We’ve been exploring vibe coding video. If you haven’t come across it yet, the idea is simple. You describe what you want to an AI, and it builds the software for you. No traditional coding required. When you apply that thinking to video, you get some fascinating results.

What People Are Actually Making

The recent integration of Anthropic’s Claude Code with a framework called Remotion has sparked a wave of experimentation. So far, the output is almost exclusively motion graphics and animated explainers. Product promos, data visualisations, text-on-screen animations, benchmark showcases, and branded announcement videos. In essence, this is a potential replacement for After Effects-style motion design — not traditional video editing.

As one developer aptly put it: “You’re not making videos with prompts. You’re making React code with prompts. That code then makes videos.” This is a crucial distinction. The AI is a powerful code generator that uses the Remotion framework to render frames. It is not an editor piecing together camera footage.

What It Can’t Do Yet

Because Remotion renders visuals from code, it does not work with real camera footage. The classic event highlight reel — a dynamic mix of multi-camera footage, crowd shots, speaker moments, and energy cuts to music — is not something anyone is building with this stack. Not even close.

The technology’s sweet spot is programmatic motion graphics with clear, repeatable patterns. Think templates and data-driven content, not creative editorial decisions.

The Event Content Use Case That Caught My Eye

The most relevant example for our industry comes from a project called Shortvid.io. Built on Remotion, it was used by GDG Nantes to generate a huge volume of video assets for their DevFest conference — over 2,000 attendees and 100+ sessions. The team created videos showcasing event details, speaker information, and session highlights. They even displayed them on TV screens at the venue to promote upcoming talks.

From a single JSON configuration file, they produced 50+ branded videos. Speaker announcements, session schedules, room location displays, and social media assets — all generated programmatically. No editor sat there making 50 individual graphics. That’s a genuine time-saver for event communications.

It’s worth noting, though, that this is still templated information design. It’s not cut footage. The distinction matters.

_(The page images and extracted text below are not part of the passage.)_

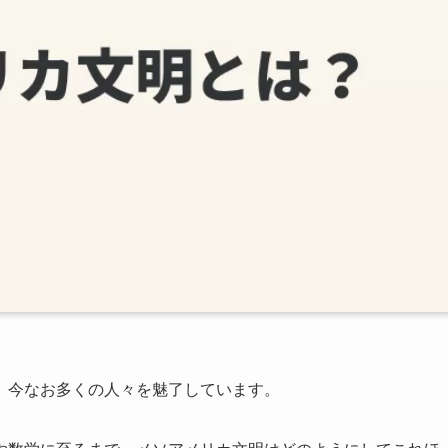
、今なお多くの人々を魅了しています。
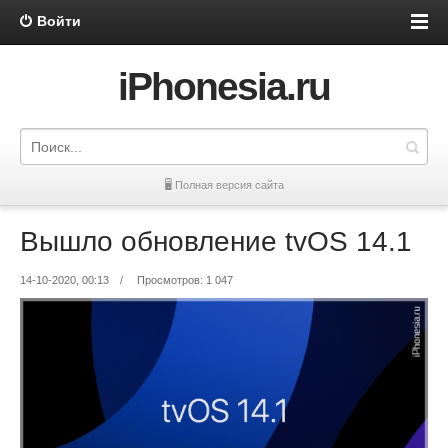
Войти
iPhonesia.ru
🖥 Полная версия сайта
Вышло обновление tvOS 14.1
14-10-2020, 00:13
/
Просмотров: 1 047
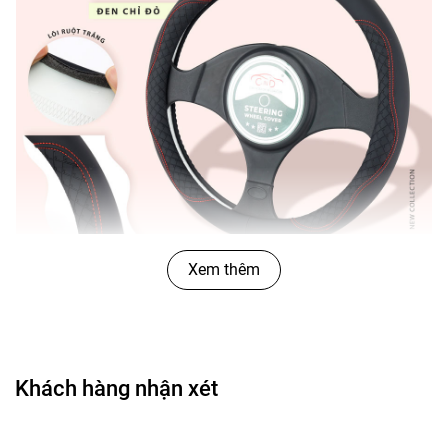
Xem thêm
Khách hàng nhận xét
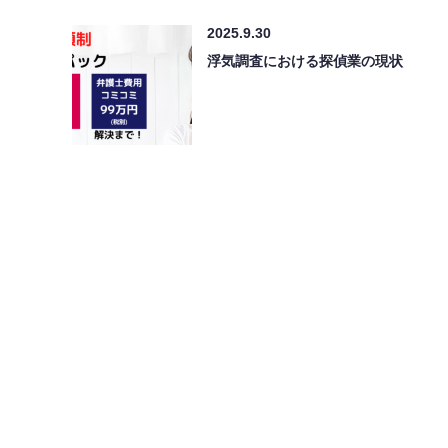
2025.9.30
浮気調査における探偵業の現状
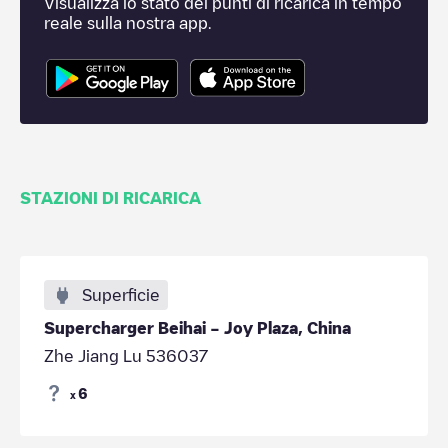
Visualizza lo stato dei punti di ricarica in tempo
reale sulla nostra app.
STAZIONI DI RICARICA
Superficie
Supercharger Beihai – Joy Plaza, China
Zhe Jiang Lu 536037
6
x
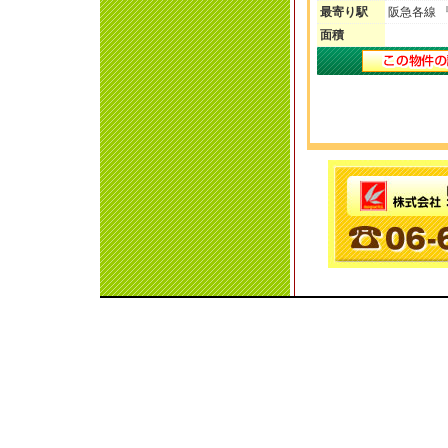
最寄り駅
阪急各線 
面積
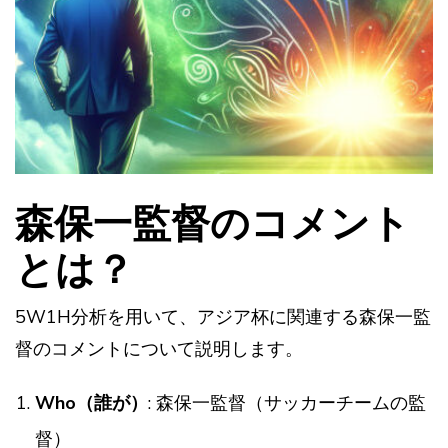
森保一監督のコメント
とは？
5W1H分析を用いて、アジア杯に関連する森保一監
督のコメントについて説明します。
Who（誰が）
: 森保一監督（サッカーチームの監
督）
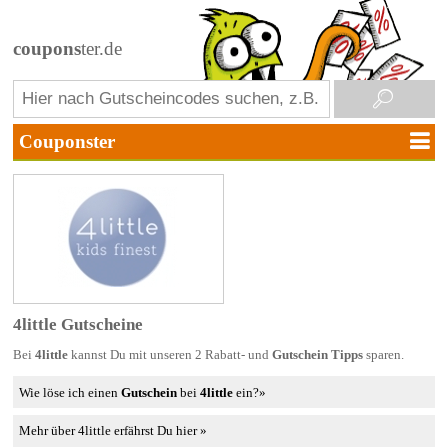
coupons
ter.de
4little Gutscheine
Bei
4little
kannst Du mit unseren 2 Rabatt- und
Gutschein Tipps
sparen.
Wie löse ich einen
Gutschein
bei
4little
ein?»
Mehr über 4little erfährst Du hier »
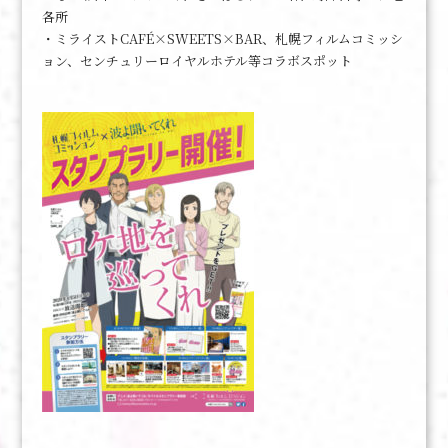
各所
・ミライストCAFÉ×SWEETS×BAR、札幌フィルムコミッシ
ョン、センチュリーロイヤルホテル等コラボスポット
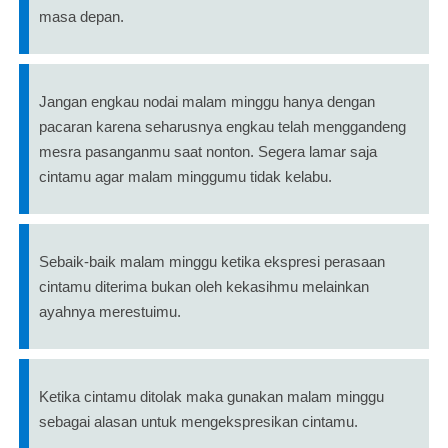
masa depan.
Jangan engkau nodai malam minggu hanya dengan
pacaran karena seharusnya engkau telah menggandeng
mesra pasanganmu saat nonton. Segera lamar saja
cintamu agar malam minggumu tidak kelabu.
Sebaik-baik malam minggu ketika ekspresi perasaan
cintamu diterima bukan oleh kekasihmu melainkan
ayahnya merestuimu.
Ketika cintamu ditolak maka gunakan malam minggu
sebagai alasan untuk mengekspresikan cintamu.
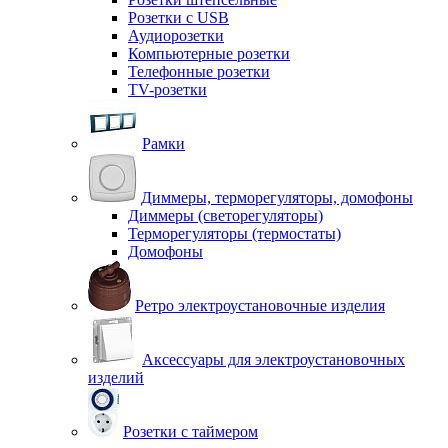
Розетки с USB
Аудиорозетки
Компьютерные розетки
Телефонные розетки
TV-розетки
Рамки
Диммеры, терморегуляторы, домофоны
Диммеры (светорегуляторы)
Терморегуляторы (термостаты)
Домофоны
Ретро электроустановочные изделия
Аксессуары для электроустановочных
изделий
Розетки с таймером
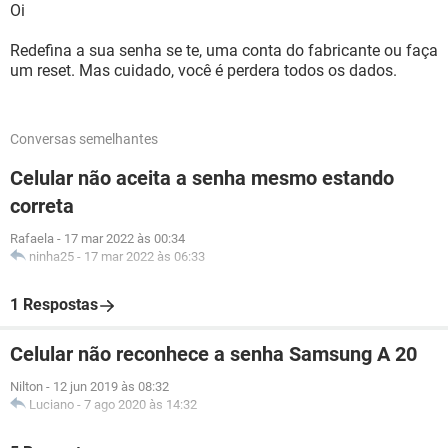
Oi
Redefina a sua senha se te, uma conta do fabricante ou faça
um reset. Mas cuidado, você é perdera todos os dados.
Conversas semelhantes
Celular não aceita a senha mesmo estando
correta
Rafaela
-
17 mar 2022 às 00:34
ninha25
-
17 mar 2022 às 06:33
1 Respostas
Celular não reconhece a senha Samsung A 20
Nilton
-
12 jun 2019 às 08:32
Luciano
-
7 ago 2020 às 14:32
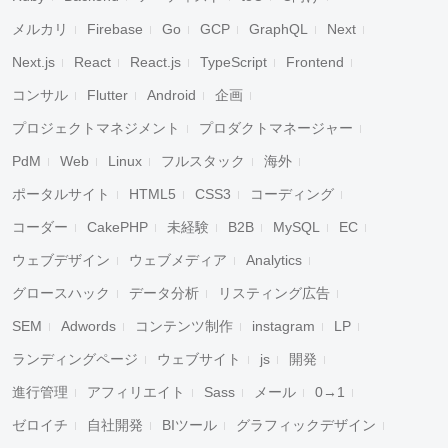
メルカリ
Firebase
Go
GCP
GraphQL
Next
Next.js
React
React.js
TypeScript
Frontend
コンサル
Flutter
Android
企画
プロジェクトマネジメント
プロダクトマネージャー
PdM
Web
Linux
フルスタック
海外
ポータルサイト
HTML5
CSS3
コーディング
コーダー
CakePHP
未経験
B2B
MySQL
EC
ウェブデザイン
ウェブメディア
Analytics
グロースハック
データ分析
リスティング広告
SEM
Adwords
コンテンツ制作
instagram
LP
ランディングページ
ウェブサイト
js
開発
進行管理
アフィリエイト
Sass
メール
0→1
ゼロイチ
自社開発
BIツール
グラフィックデザイン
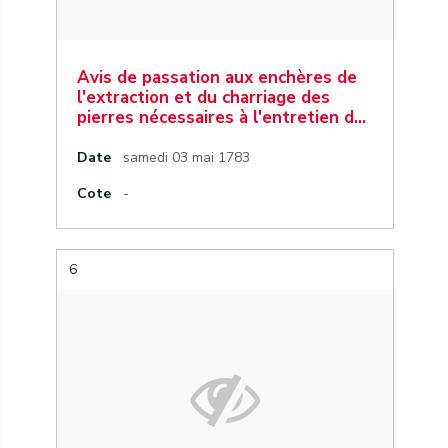
Avis de passation aux enchères de
l'extraction et du charriage des
pierres nécessaires à l'entretien d…
Date
samedi 03 mai 1783
Cote
-
6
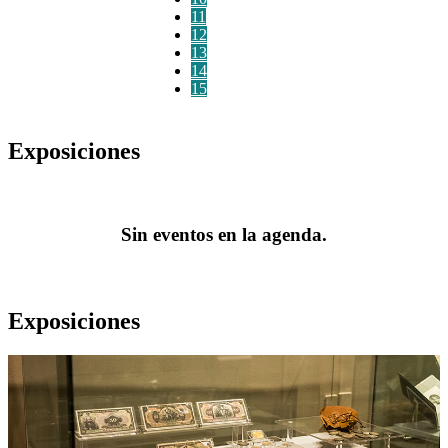
11
12
13
14
15
Exposiciones
Sin eventos en la agenda.
Exposiciones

Where This Gets Interesting for Event Production

While vibe coding for video won’t replace our core editing work, it opens up a genuinely useful new layer of deliverables. Here’s where I can see it fitting into what we do at gassProductions:

Event openers and countdown videos. Rather than templating these in After Effects, we could vibe-code bespoke branded animated intros for each client. More customisation, less repetitive production time.

Speaker title cards and lower thirds. These could be generated programmatically from a schedule.

Post-event social content. Animated stat cards, quote graphics, and recap summaries layered over high-quality stills from the event. The kind of content that takes hours to produce manually but follows a clear visual pattern.

Promotional videos for upcoming events. The product launch video style that’s proving effective for tech companies could easily be adapted to create compelling event promos.

The Honest Assessment

Let’s be clear about what this is and isn’t. Vibe coding for video is not a shortcut to a finished highlight reel. The AI still struggles with spatial awareness, proportions, and timing. One developer who went viral admitted the process took multiple days, not “just a prompt.” Making good vibe-coded video is still significantly slower than building an app with the same tools.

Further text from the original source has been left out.